What is being asked:
Please transcribe every record below exactly, leaving out the pictures.

::: Exercise data :::

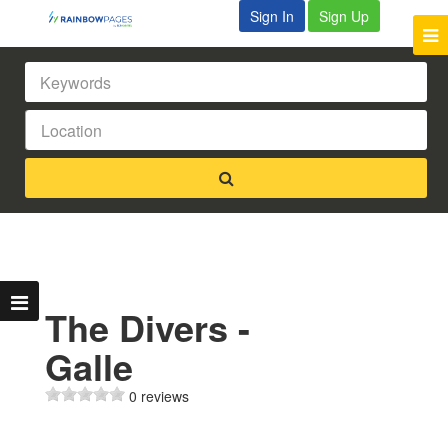
Sign In
Sign Up
The Divers -
Galle
0 reviews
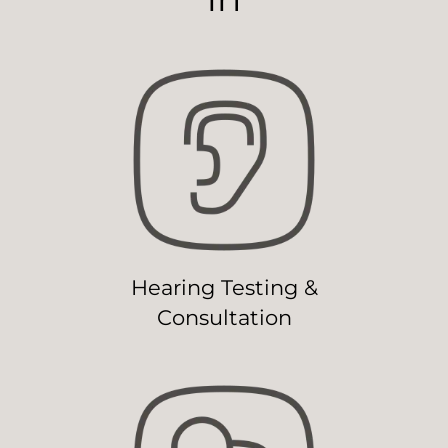
Hearing Testing &
Consultation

:::

Your solution:
Sign In
Sign Up
The Divers -
Galle
0 reviews
Hearing Testing &
Consultation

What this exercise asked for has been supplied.